To test it, you need to clone NCCL,
make installit, and set the new flag in Makefile.config.The GIL and the fact you need to fork sub-processes before initializing CUDA made it tricky to get good performance, but it looks OK now. It should be as good as the NV branch with the new thread-pool, maybe a bit faster as the current pipeline does an in-device copy as the last step, whereas this one is fully zero-copy using CUDA IPC. I have tried on a couple of 4 and 8-GPU boxes so far and everything seems to stay busy.
If NV is interested to help testing and benchmarking, it seems layer-wise reduction and overlapping NCCL communications with compute is often slower than a single big allreduce at the end. Not sure if I'm doing something wrong, and if it can be fixed/improved. Also I don't think layer-wise works with shared weights. We need to compute actual dependencies between layers and that's better left for Caffe2. For now I simply disable layer-wise if the network has shared weights.

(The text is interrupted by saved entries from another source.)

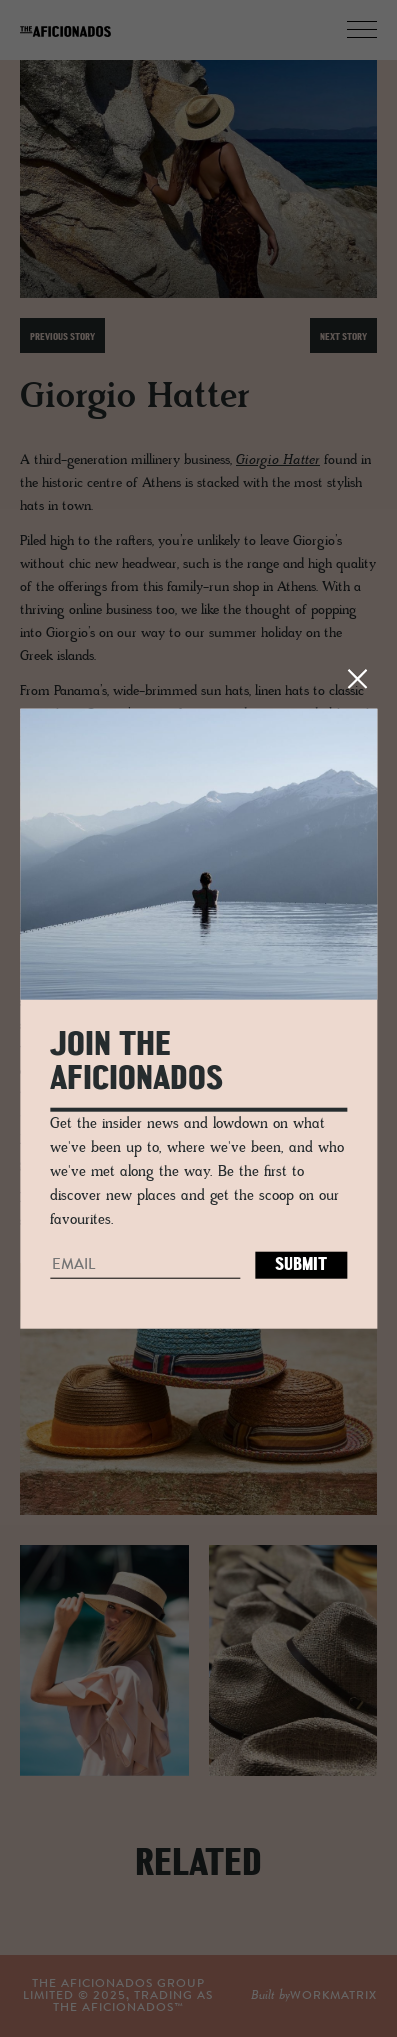 The height and width of the screenshot is (2037, 397). Describe the element at coordinates (278, 460) in the screenshot. I see `Giorgio Hatter` at that location.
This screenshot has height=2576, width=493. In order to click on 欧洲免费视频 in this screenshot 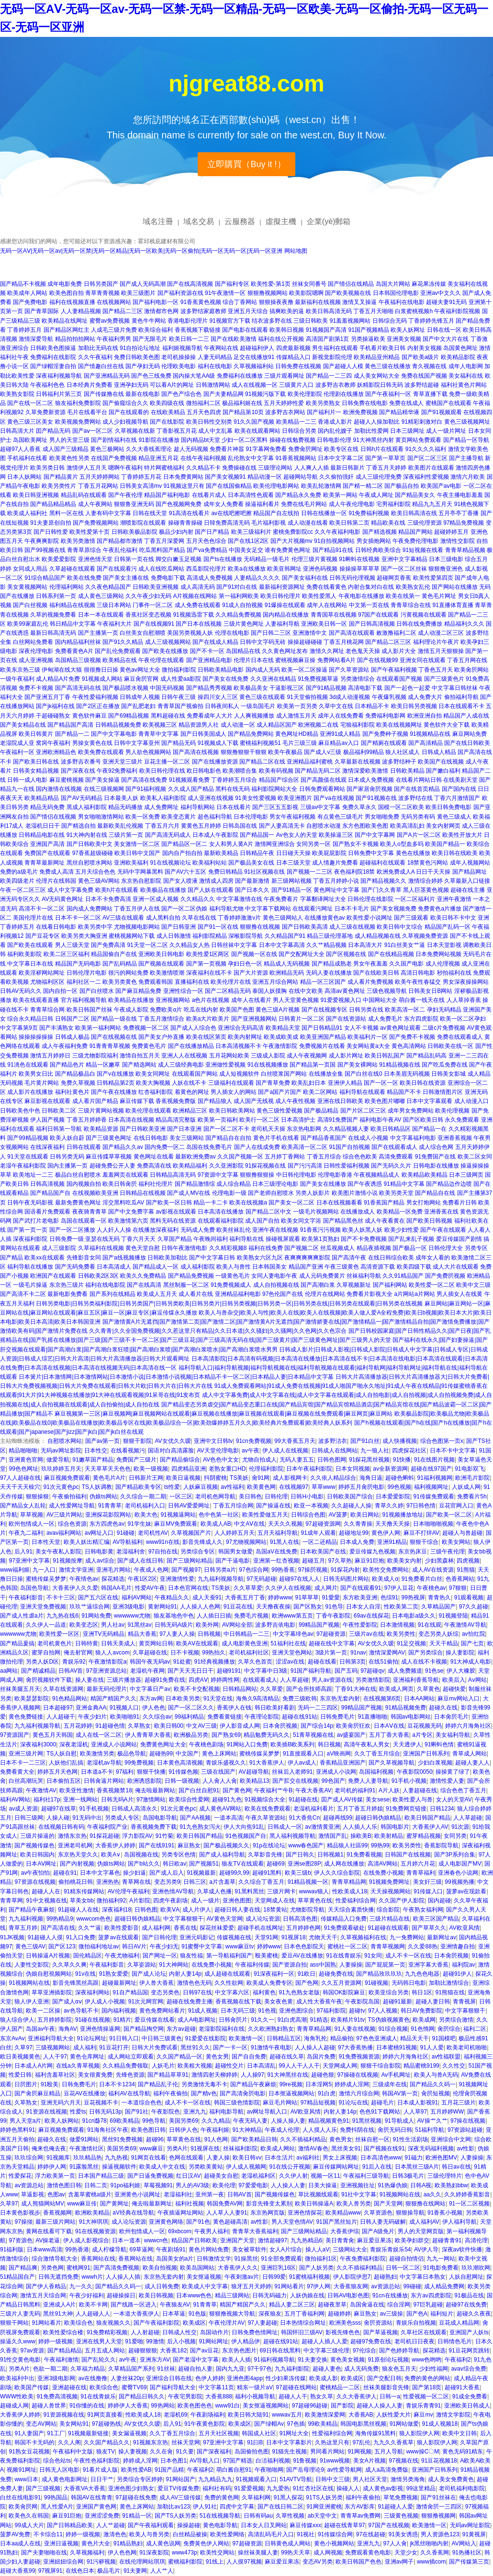 , I will do `click(360, 412)`.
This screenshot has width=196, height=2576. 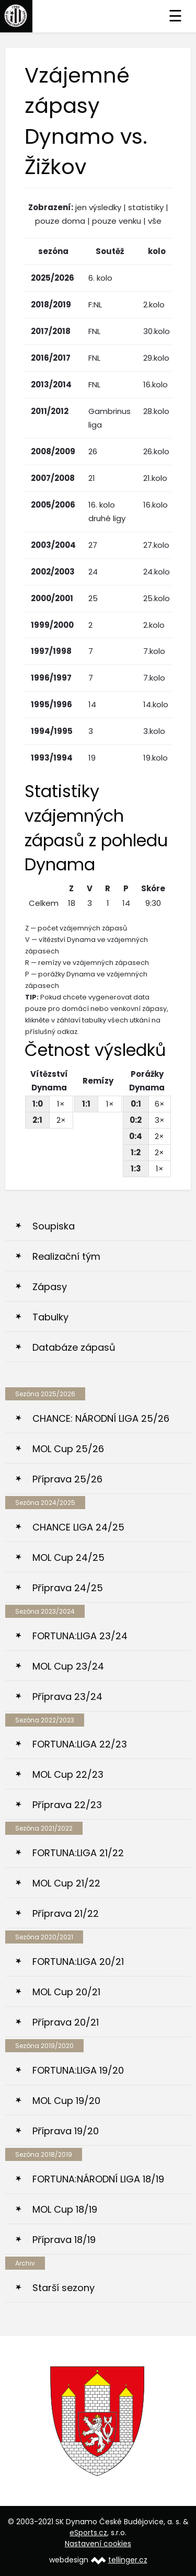 What do you see at coordinates (98, 207) in the screenshot?
I see `jen výsledky` at bounding box center [98, 207].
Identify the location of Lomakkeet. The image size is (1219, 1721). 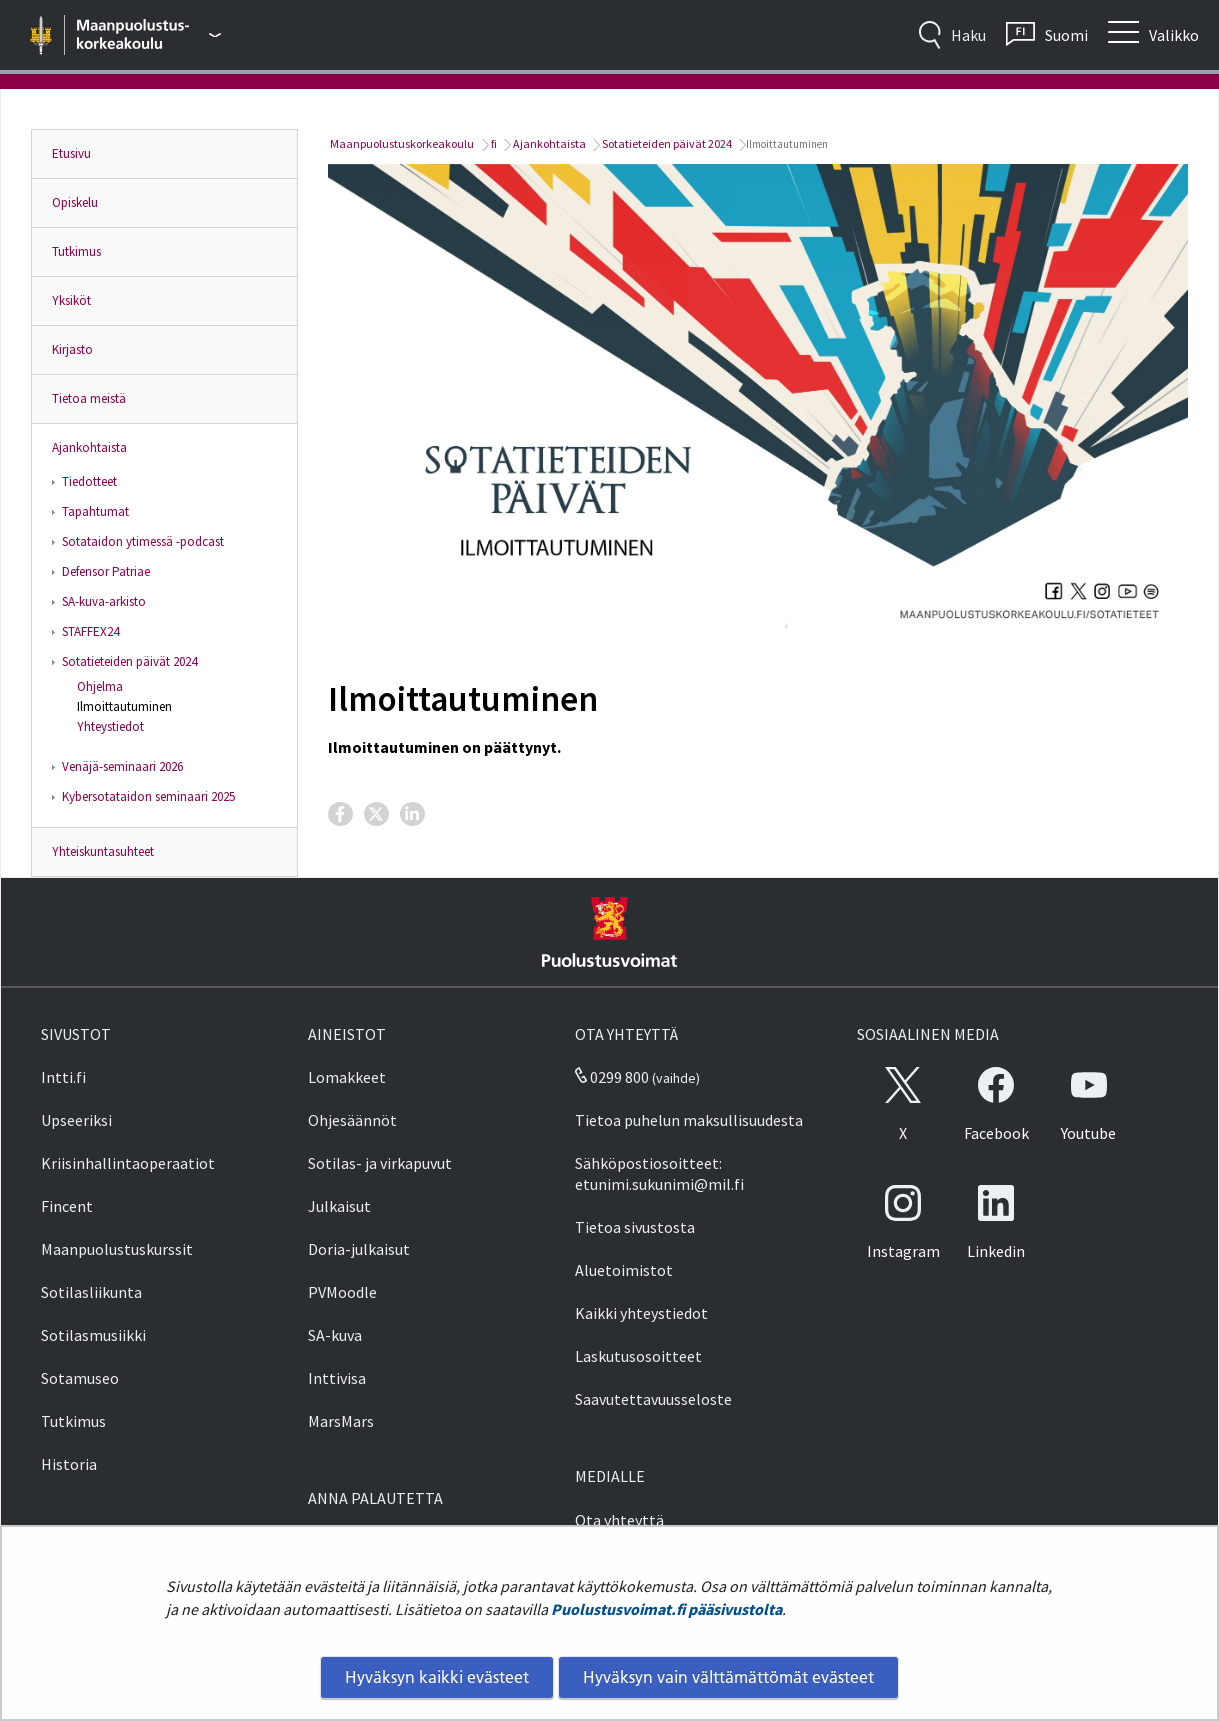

If we are happy with this, I suggest we deprecate multi-GPU from the command line version, and remove all associated code before 1.0. There is a lot of code we could remove around the round-robin IO, shared layers lock, root solvers etc. The complexity has grown a bit out of control, and NV had to add another layer of thread pool in their branch to make it go fast, with more Transformer functions etc. I hope we can avoid it by switching to this.
TODO: breakdown the PR into simpler ones, and modularize the python code. For now it exposes a single function train() that emulates the command line. The different parts could be made easier to use and customize individually.